Ipnotica, ambigua, erotica e noir, la pittura di Leonor Fini è inafferrabile. Lo era persino per lei, che diceva di essere tormentata dalle sue creazioni: voleva capire da dove venissero, ma non ci riusciva mai. E come tutta la grande arte, infatti, anche la sua è una magnetica illusione, ma anche un’insidia, come tutto ciò che non conosciamo davvero.
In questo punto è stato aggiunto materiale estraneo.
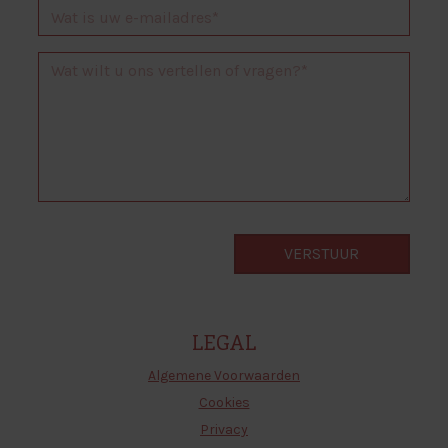
LEGAL
Algemene Voorwaarden
Cookies
Privacy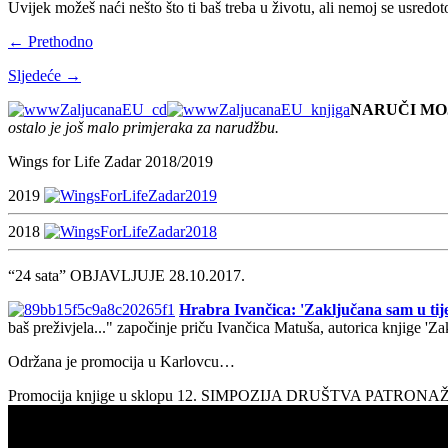
Uvijek možeš naći nešto što ti baš treba u životu, ali nemoj se usredot
← Prethodno
Sljedeće →
NARUČI MO
ostalo je još malo primjeraka za narudžbu.
Wings for Life Zadar 2018/2019
2019
2018
“24 sata” OBJAVLJUJE 28.10.2017.
Hrabra Ivančica: 'Zaključana sam u tije
baš preživjela..." započinje priču Ivančica Matuša, autorica knjige 'Z
Održana je promocija u Karlovcu…
Promocija knjige u sklopu 12. SIMPOZIJA DRUŠTVA PATRON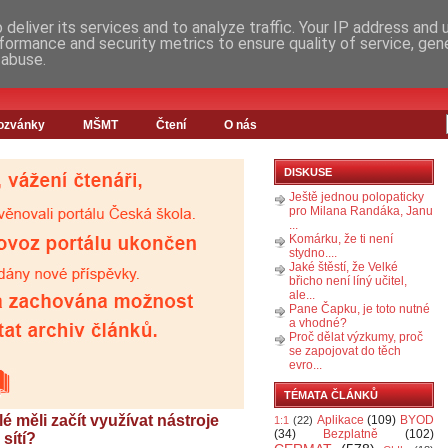
deliver its services and to analyze traffic. Your IP address and
formance and security metrics to ensure quality of service, ge
 abuse.
ozvánky
MŠMT
Čtení
O nás
DISKUSE
Ještě jednou polopaticky
pro Milana Randáka, Janu
...
Komárku, že ti není
stydno....
Jaké štěstí, že Velké
břicho není líný učitel,
ale...
Pane Čapku, je toto nutné
a vhodné?
Proč dělat výzkumy, proč
se zapojovat do těch
evro...
TÉMATA ČLÁNKŮ
é měli začít využívat nástroje
Aplikace
(109)
BYOD
1:1
(22)
(34)
Bezplatně
(102)
sítí?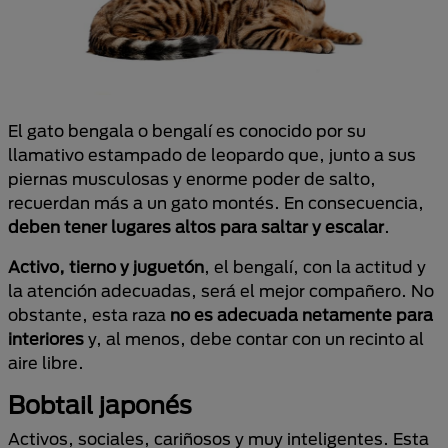
El gato bengala o bengalí es conocido por su
llamativo estampado de leopardo que, junto a sus
piernas musculosas y enorme poder de salto,
recuerdan más a un gato montés. En consecuencia,
deben tener lugares altos para saltar y escalar
.
Activo, tierno y juguetón
, el bengalí, con la actitud y
la atención adecuadas, será el mejor compañero. No
obstante, esta raza
no es adecuada netamente para
interiores
y, al menos, debe contar con un recinto al
aire libre.
Bobtail japonés
Activos, sociales, cariñosos y muy inteligentes. Esta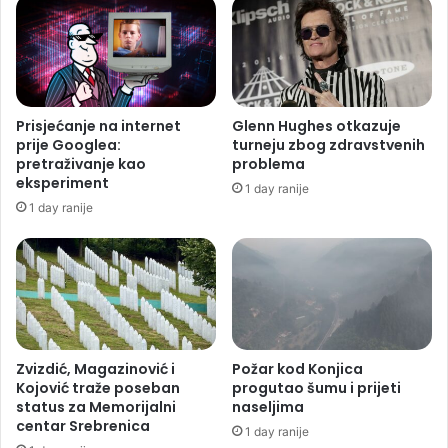
Prisjećanje na internet
Glenn Hughes otkazuje
prije Googlea:
turneju zbog zdravstvenih
pretraživanje kao
problema
eksperiment
1 day ranije
1 day ranije
Zvizdić, Magazinović i
Požar kod Konjica
Kojović traže poseban
progutao šumu i prijeti
status za Memorijalni
naseljima
centar Srebrenica
1 day ranije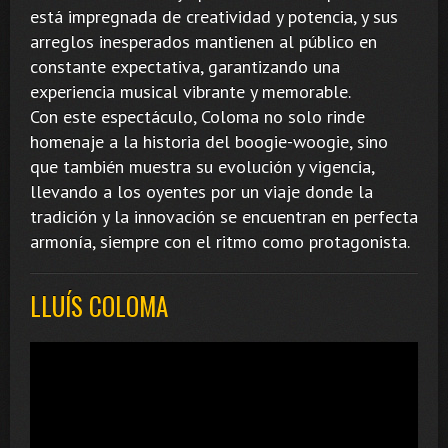
está impregnada de creatividad y potencia, y sus
arreglos inesperados mantienen al público en
constante expectativa, garantizando una
experiencia musical vibrante y memorable.
Con este espectáculo, Coloma no solo rinde
homenaje a la historia del boogie-woogie, sino
que también muestra su evolución y vigencia,
llevando a los oyentes por un viaje donde la
tradición y la innovación se encuentran en perfecta
armonía, siempre con el ritmo como protagonista.
LLUÍS COLOMA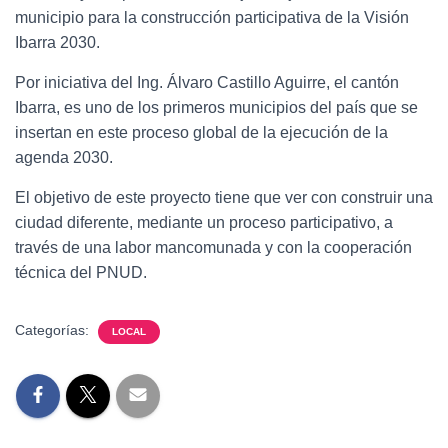
municipio para la construcción participativa de la Visión
Ibarra 2030.
Por iniciativa del Ing. Álvaro Castillo Aguirre, el cantón
Ibarra, es uno de los primeros municipios del país que se
insertan en este proceso global de la ejecución de la
agenda 2030.
El objetivo de este proyecto tiene que ver con construir una
ciudad diferente, mediante un proceso participativo, a
través de una labor mancomunada y con la cooperación
técnica del PNUD.
Categorías:
LOCAL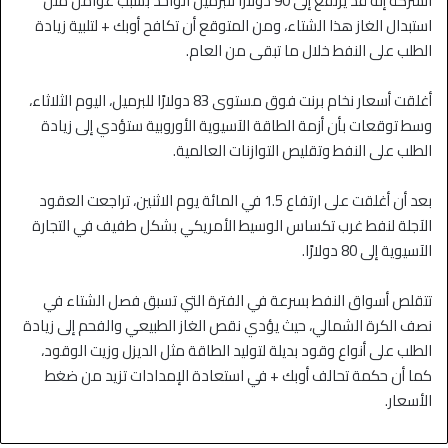
الشركة إنه قد يرتفع إلى 90 دولارًا للبرميل الواحد بسبب عوامل مثل
استبدال الغاز هذا الشتاء، ومن المتوقع أن تكافح أوبك + لتلبية زيادة
الطلب على النفط خلال ما تبقى من العام.
أغلقت أسعار نخام برنت فوق مستوى 83 دولارًا للبرميل، اليوم الثلاثاء،
وسط توقعات بأن أزمة الطاقة الآسيوية الأوروبية ستؤدي إلى زيادة
الطلب على النفط وتقليص التوازنات العالمية.
بعد أن أغلقت على ارتفاع 1.5 في المائة يوم الاثنين، تراجعت العقود
الآجلة لنفط غرب تكساس الوسيط الأمريكي بشكل طفيف في التجارة
الآسيوية إلى 80 دولارًا.
تتقلص أسواق النفط بسرعة في الفترة التي تسبق فصل الشتاء في
نصف الكرة الشمالي، حيث يؤدي نقص الغاز الطبيعي والفحم إلى زيادة
الطلب على أنواع وقود بديلة لتوليد الطاقة مثل الديزل وزيت الوقود،
كما أن حكمة تحالف أوبك + في استعادة الإمدادات تزيد من ضغط
الأسعار.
D’altronde Leonor Fini ha a che fare con l’elusione fin da bambina: nasce nel 1907 a Buenos Aires, ma si trasferisce dopo pochi mesi a Trieste, città della madre. Dopo la violenta separazione dei genitori il padre vuole tornare in Argentina e tenta di rapire la piccola Lolò, e allora la madre per nasconderla meglio comincia a travestirla da maschietto. Questo non solo accenderà in lei un’affinità con maschere e travestimenti, ma la porterà anche a coltivare l’idea di una rivolta continua contro la condizione femminile imposta dalla società patriarcale e a favore di nuovi modelli di famiglia e di lettura del genere, tutte istanze che poi svilupperà nel suo lavoro.

È un trauma però a far scoccare la scintilla dell’arte: da giovanissima è costretta a rimanere bendata e al buio per due interminabili anni, ed è proprio dopo questo periodo che si immerge nella pittura. «I miei occhi gridavano vendetta», dirà. Proprio grazie a questo impeto e forse a questo bisogno di recuperare tutto quel tempo passato senza vedere, Leonor Fini fa esplodere mondi sommersi. Io sono Leonor Fini è la grande retrospettiva, curata da Tere Arcq e Carlos Martín, che le dedica Palazzo Reale di Milano fino al 22 giugno con oltre 100 lavori che mostrano la sua produzione nella pittura, nella letteratura, nel design, nel teatro e nella moda, nel segno di un abbattimento del confine tra queste discipline che avrebbe fatto scuola.

Nel 1931 si trasferisce a Parigi e, nonostante la vicinanza al surrealismo, il suo stile si fa più libero. Grandi intellettuali e artisti come Alberto Moravia ed Elsa Morante, Giorgio de Chirico e Jean Cocteau la sostengono nel corso della sua carriera e a Palazzo Reale si possono vedere alcuni dei suoi capolavori che anche nel colore hanno qualcosa di pulp, ricordando a volte Hieronymus Bosch e altre favole misteriose e colte. La sfinge, nel suo essere ibrida, mutante e potente, racchiude forse l’identità di Leonor Fini e infatti ricorre o viene evocata spesso, come nell’Autoritratto con civetta, essere notturno e libero che forse è ciò che in natura più si avvicina alla sfinge, ma anche alla sfuggente e a tratti occulta personalità di questa grande artista.